Dataset excerpts:
* * *

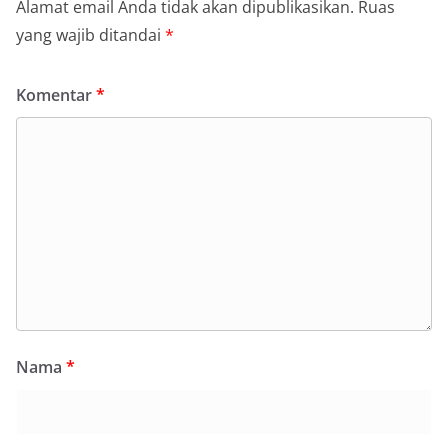
Alamat email Anda tidak akan dipublikasikan.
Ruas
yang wajib ditandai
*
Komentar
*
Nama
*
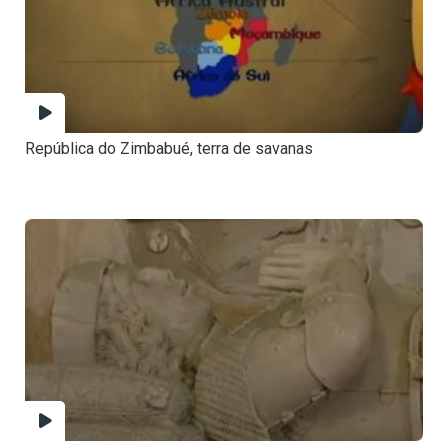
República do Zimbabué, terra de savanas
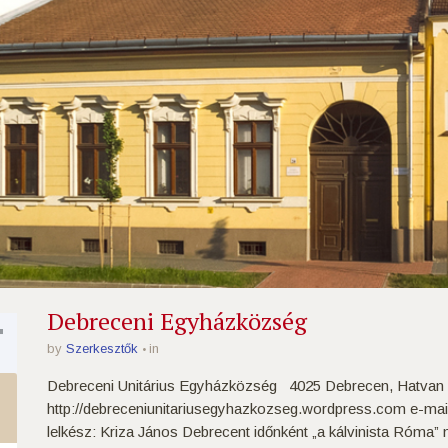
4
Debreceni Egyházközség
by
Szerkesztők
in
Debreceni Unitárius Egyházközség 4025 Debrecen, Hatvan u
http://debreceniunitariusegyhazkozseg.wordpress.com e-ma
lelkész: Kriza János Debrecent időnként „a kálvinista Róma” 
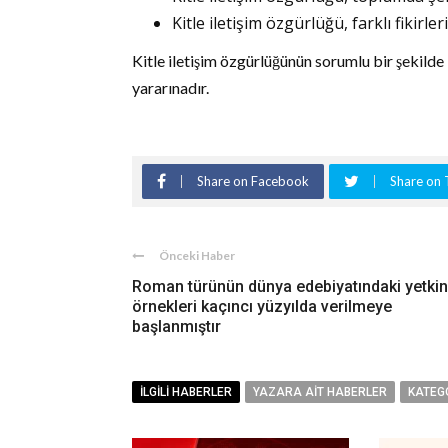
Kitle iletişim özgürlüğü, farklı fikirle
Kitle iletişim özgürlüğünün sorumlu bir şekilde
yararınadır.
Share on Facebook
Share on 
Önceki Haber
Roman türünün dünya edebiyatındaki yetkin
örnekleri kaçıncı yüzyılda verilmeye
başlanmıştır
İLGILI HABERLER
YAZARA AIT HABERLER
KATEG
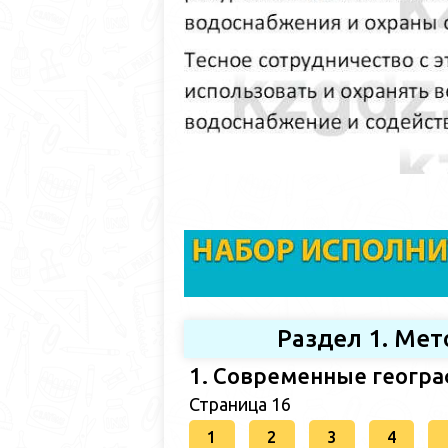
Раздел 1. Ме
1. Современные геогр
Страница 16
1
2
3
4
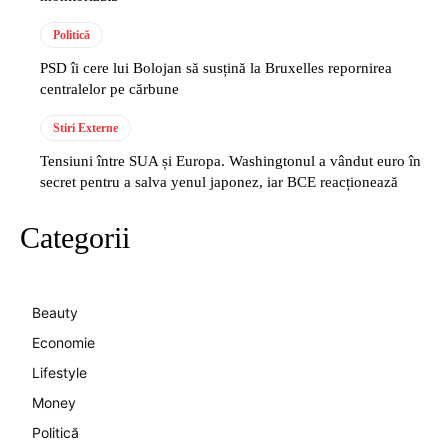
Politică
PSD îi cere lui Bolojan să susțină la Bruxelles repornirea
centralelor pe cărbune
Stiri Externe
Tensiuni între SUA și Europa. Washingtonul a vândut euro în
secret pentru a salva yenul japonez, iar BCE reacționează
Categorii
Beauty
Economie
Lifestyle
Money
Politică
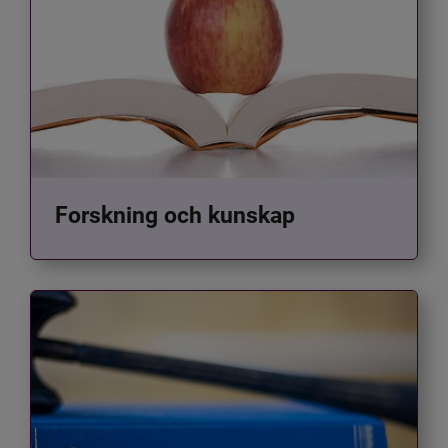
Forskning och kunskap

* * *

Aim of the exercise:
Return the data above unchanged. Pictures are not part of the copy.

Expected output:
Alamat email Anda tidak akan dipublikasikan.
Ruas
yang wajib ditandai
*
Komentar
*
Nama
*
República do Zimbabué, terra de savanas
4
Debreceni Egyházközség
by
Szerkesztők
in
Debreceni Unitárius Egyházközség 4025 Debrecen, Hatvan u
http://debreceniunitariusegyhazkozseg.wordpress.com e-ma
lelkész: Kriza János Debrecent időnként „a kálvinista Róma” 
Kitle iletişim özgürlüğü, farklı fikirle
Kitle iletişim özgürlüğünün sorumlu bir şekilde
yararınadır.
Share on Facebook
Share on 
Önceki Haber
Roman türünün dünya edebiyatındaki yetkin
örnekleri kaçıncı yüzyılda verilmeye
başlanmıştır
İLGILI HABERLER
YAZARA AIT HABERLER
KATEG
Раздел 1. Ме
1. Современные геогр
Страница 16
1
2
3
4
Politică
PSD îi cere lui Bolojan să susțină la Bruxelles repornirea
centralelor pe cărbune
Stiri Externe
Tensiuni între SUA și Europa. Washingtonul a vândut euro în
secret pentru a salva yenul japonez, iar BCE reacționează
Categorii
Beauty
Economie
Lifestyle
Money
Politică
Forskning och kunskap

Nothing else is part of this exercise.